Kompani Giraff (Viktoria Dalborg) m'a fait entrer dans Moln et Giraffens ABC — deux spectacles qui m'ont appris comment le cirque peut parler aux enfants sans jamais les prendre de haut. KNOT Kollektiv m'a donné Internal Jogging, une pièce sur la communauté avec le public à l'intérieur. Avec Alienated Performance Art (Kelly Vanneste) j'ai créé Playstation Blackout, un duo brut et énergique né de deux chaises d'arbitre dans un bar. Et Critical Mess m'a donné six années à l'intérieur de la jonglerie organique de Stefan Sing — d'abord Dodai, puis Superorganism.

Où cela mène

Trois questions guident les prochaines années. Les balles peuvent-elles savoir exactement où elles sont — au centimètre près — pour que la salle elle-même devienne un instrument, avec une musique différente vivant dans différents coins de la scène ? Que se passe-t-il quand nous ne sommes plus deux mais six — a juggling orchestra, or as I prefer to put it, a juggling boy band ? Et ce que nous enseignons aux enfants peut-il être la frontière de la forme artistique en même temps qu'il est simplement pédagogie du cirque ? Chez Zirkusa, nous avons l'intention de le découvrir.

Parcours

Juillet 2026 — Création d'Amble Fusion: Mersenne (solo).

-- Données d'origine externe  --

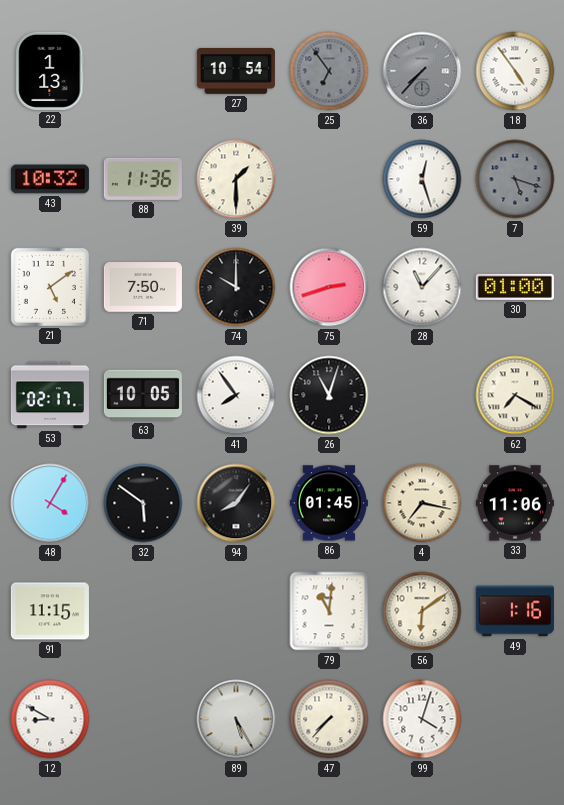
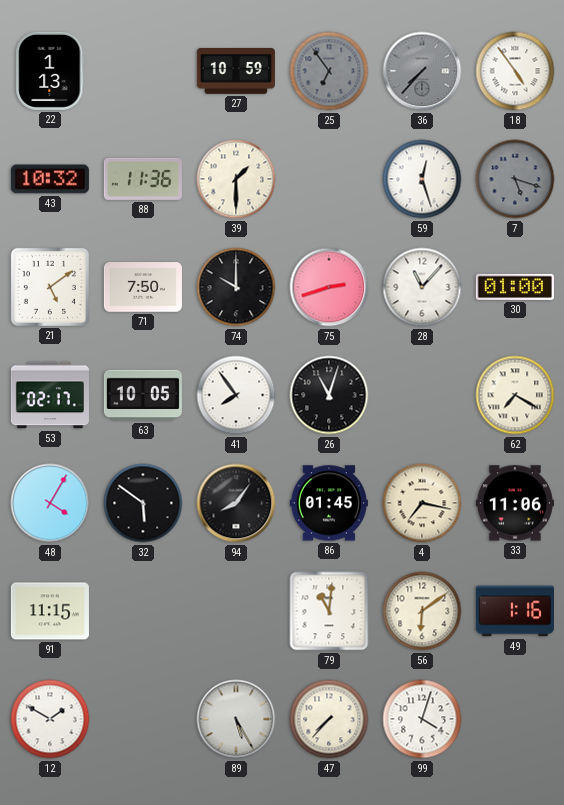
27: 10:54 -> 10:59
12: 8:50 -> 1:50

Mai 2026 — Création d'Amble Fusion: Echoes (duo).

2025–Présent — Copropriétaire, Zirkus Zirkusa (avec Colette Orler). Semaines de projets de cirque pour les écoles et les camps de vacances, Näfels, Glarus.

2024–Présent — Amble Fusion. Spectacle solo avec balles de jonglage équipées de capteurs. Résidences à la Maison des Jonglages (Paris), Dynamo (Odense), La Grille, Aula der Kantonsschule Glarus, Br'Ain du Cirque (Bourg-en-Bresse). Se produit également dans Giraffens ABC, Kompani Giraff.

2023 — Brain Games, artiste invité avec Bruno Spoerri & Gabriel Schiltknecht, Forum für Musik Glarus.

2023–2024 — Superorganism, Critical-Mess (dir. Stefan Sing). Spectacles à la European Juggling Convention (Lublin), Tête-à-Tête (Rastatt), Atoll Festival (Karlsruhe).

2021–2023 — Moln, Kompani Giraff. A remplacé Benjamin Beaujard. S'est produit à CirkusMania (Stockholm), Malmö Live, et en tournée.

2019–2023 — Internal Jogging, KNOT Kollektiv. Performance interactive danse/cirque. Créé au Chassé Theater, Breda. Également présenté au Sommerwerft Festival, Francfort.

2019 — Contemporary Juggling meets Alpine Sounds, avec Roland & Gabriel Schiltknecht, Güterschuppen/Gepäckausgabe Glarus.

2018–2023 — Dodai, Critical-Mess (dir. Stefan Sing). Créé au Flottmann-Hallen, Herne. Présenté à la Tanzbiennale Heidelberg, au Circusstad Festival Rotterdam, et en tournée.

2018–2021 — Playstation Blackout, Alienated Performance Art (Kelly Vanneste). Présenté au Delft Fringe Festival, Theaterfestival Boulevard ('s-Hertogenbosch).

2017–aujourd'hui — Amble Fusion (développement).

2015–2019 — Bachelor of Arts, ACAPA (Fontys Hogeschool), Tilburg, Pays-Bas.